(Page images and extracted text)
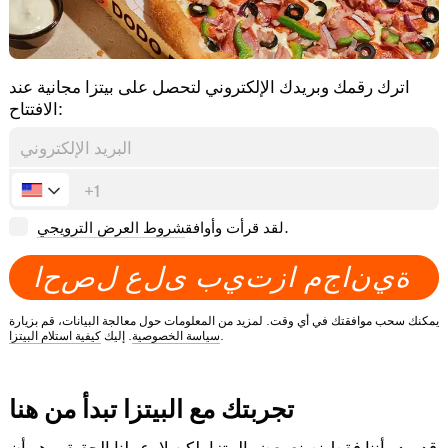
اترك رقمك وبريدك الإلكتروني لتحصل على بيتزا مجانية عند
الافتتاح:
.
لقد قرأت وأوافق
شروط العرض الترويجي
ة
ي
ن
ا
ج
م
ا
ز
ت
ي
ب
ى
ل
ع
ل
ص
ح
ا
يمكنك سحب موافقتك في أي وقت. لمزيد من المعلومات حول معالجة البيانات، قم بزيارة
.
سياسة الخصوصية
. إليك
كيفية استلام البيتزا
تجربتك مع البيتزا تبدأ من هنا
قد يبدو أننا فقط نصنع بعض البيتزا، لكن لا. عملنا الحقيقي هو أن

Task objective:
Quote the records above exactly, leaving out any pictures.

Answer to this problem:
اترك رقمك وبريدك الإلكتروني لتحصل على بيتزا مجانية عند
الافتتاح:
.
لقد قرأت وأوافق
شروط العرض الترويجي
ة
ي
ن
ا
ج
م
ا
ز
ت
ي
ب
ى
ل
ع
ل
ص
ح
ا
يمكنك سحب موافقتك في أي وقت. لمزيد من المعلومات حول معالجة البيانات، قم بزيارة
.
سياسة الخصوصية
. إليك
كيفية استلام البيتزا
تجربتك مع البيتزا تبدأ من هنا
قد يبدو أننا فقط نصنع بعض البيتزا، لكن لا. عملنا الحقيقي هو أن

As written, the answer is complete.